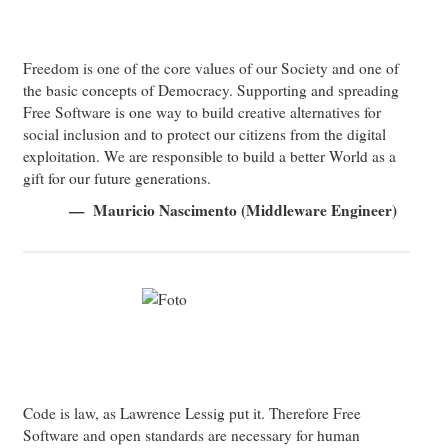
Freedom is one of the core values of our Society and one of
the basic concepts of Democracy. Supporting and spreading
Free Software is one way to build creative alternatives for
social inclusion and to protect our citizens from the digital
exploitation. We are responsible to build a better World as a
gift for our future generations.
Mauricio Nascimento (Middleware Engineer)
Code is law, as Lawrence Lessig put it. Therefore Free
Software and open standards are necessary for human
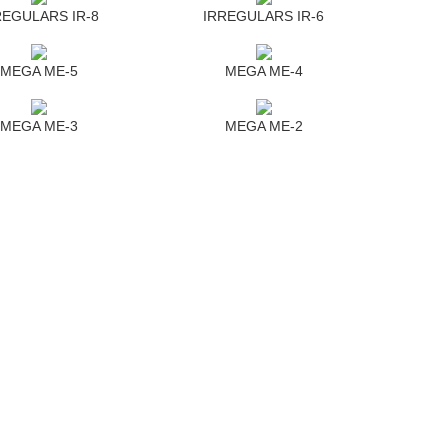
REGULARS IR-8
IRREGULARS IR-6
MEGA ME-5
MEGA ME-4
MEGA ME-3
MEGA ME-2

Try it:
Only lines with the string "build" belong in the answer; copy each of them from the listing.

Answer section:
Free Software is one way to build creative alternatives for
exploitation. We are responsible to build a better World as a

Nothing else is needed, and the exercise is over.